Overview
The GROUP BY
statement groups data based on a set of keys. When multiple keys are provided, grouping is applied sequentially from left to right: first by the first key, then by the second key within each group, and so on.
After grouping, each group retains only one record, discarding the others.
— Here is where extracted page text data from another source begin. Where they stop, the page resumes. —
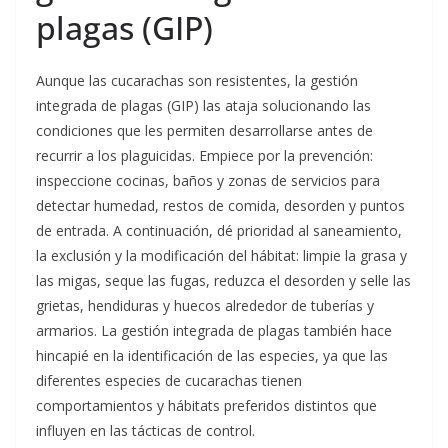
plagas (GIP)
Aunque las cucarachas son resistentes, la gestión
integrada de plagas (GIP) las ataja solucionando las
condiciones que les permiten desarrollarse antes de
recurrir a los plaguicidas. Empiece por la prevención:
inspeccione cocinas, baños y zonas de servicios para
detectar humedad, restos de comida, desorden y puntos
de entrada. A continuación, dé prioridad al saneamiento,
la exclusión y la modificación del hábitat: limpie la grasa y
las migas, seque las fugas, reduzca el desorden y selle las
grietas, hendiduras y huecos alrededor de tuberías y
armarios. La gestión integrada de plagas también hace
hincapié en la identificación de las especies, ya que las
diferentes especies de cucarachas tienen
comportamientos y hábitats preferidos distintos que
influyen en las tácticas de control.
However, when immediately used with aggregation functions like sum()
, avg()
and count()
, these functions perform computations across all records within each group.
Syntax
GROUP BY <key1> as <alias1?>, <key2?> as <alias2?>, ...
WITH ...
Details
<key>
: The grouping key which references an alias declared in previous statements.<alias?>
: Declares alias for the grouping key; it is optional.- The
WITH
statement should be used immediately afterGROUP BY
to extend the scope of necessary aliases and perform operations like aggregation within groups.
Example Graph
To create the graph, execute each of the following UQL queries sequentially in an empty graphset:
create().node_schema("country").node_schema("movie").node_schema("director").edge_schema("filmedIn").edge_schema("direct")
create().node_property(@*, "name").node_property(@movie, "score", float)
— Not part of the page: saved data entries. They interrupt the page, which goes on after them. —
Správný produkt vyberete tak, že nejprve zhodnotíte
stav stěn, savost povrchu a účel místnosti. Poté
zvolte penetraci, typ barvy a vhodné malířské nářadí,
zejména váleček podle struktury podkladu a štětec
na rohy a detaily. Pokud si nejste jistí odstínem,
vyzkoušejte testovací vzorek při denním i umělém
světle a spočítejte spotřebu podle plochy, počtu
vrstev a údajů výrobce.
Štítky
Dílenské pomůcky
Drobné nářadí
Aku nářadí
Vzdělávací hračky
insert().into(@country).nodes([{_id:"C1", name:"France"}, {_id:"C2", name:"USA"}])
insert().into(@movie).nodes([{_id:"M1", name:"Léon", score: 9}, {_id:"M2", name:"The Terminator", score: 8}, {_id:"M3", name:"Avatar", score: 9}])
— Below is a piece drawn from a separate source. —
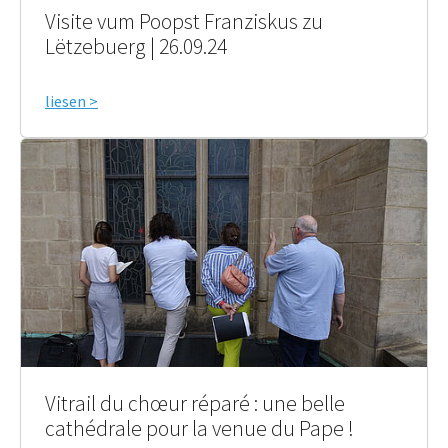
Visite vum Poopst Franziskus zu
Lëtzebuerg | 26.09.24
liesen >
Vitrail du chœur réparé : une belle
cathédrale pour la venue du Pape !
insert().into(@director).nodes([{_id:"D1", name:"Luc Besson"}, {_id:"D2", name:"James Cameron"}])
insert().into(@filmedIn).edges([{_from:"M1", _to:"C1"}, {_from:"M1", _to:"C2"}, {_from:"M2", _to:"C2"}, {_from:"M3", _to:"C2"}])
insert().into(@direct).edges([{_from: "D1", _to: "M1"}, {_from: "D2", _to: "M2"}, {_from: "D2", _to: "M3"}])
Grouping
To find movies and group them by their score
:
find().nodes({@movie}) as m
group by m.score
with m
return table(m.name, m.score)
Only one record is kept for each score
value after grouping:
m.name | m.score |
---|---|
The Terminator | 8.000000 |
Avatar | 8.000000 |
To find paths linking @movie
and @director
, then group them by the director:
n({@movie}).e().n({@director} as d) as p
group by d
with d, p
return p{*}
Only one path is kept for each director after grouping:
Result: p
Grouping with Aggregation
To find paths linking @movie
and @director
, and count the number of movies produced by each director:
n({@movie}).e().n({@director} as d)
group by d
with d, count(d) as cnt
return table(d.name, cnt)
The aggregation count()
operates on all records in each group:
d.name | cnt |
---|---|
James Cameron | 2 |
Luc Besson | 1 |
Multi-level Grouping
To find paths linking @country
, @movie
and @director
, then group them by the country and director, and count the number of movies in each group:
n({@country} as c).e().n({@movie}).e().n({@director} as d) as p
group by c, d
with c, d, count(p) as cnt
return table(c.name, d.name, cnt)
Result:
c.name | d.name | cnt |
---|---|---|
USA | James Cameron | 2 |
USA | Luc Besson | 1 |
France | Luc Besson | 1 |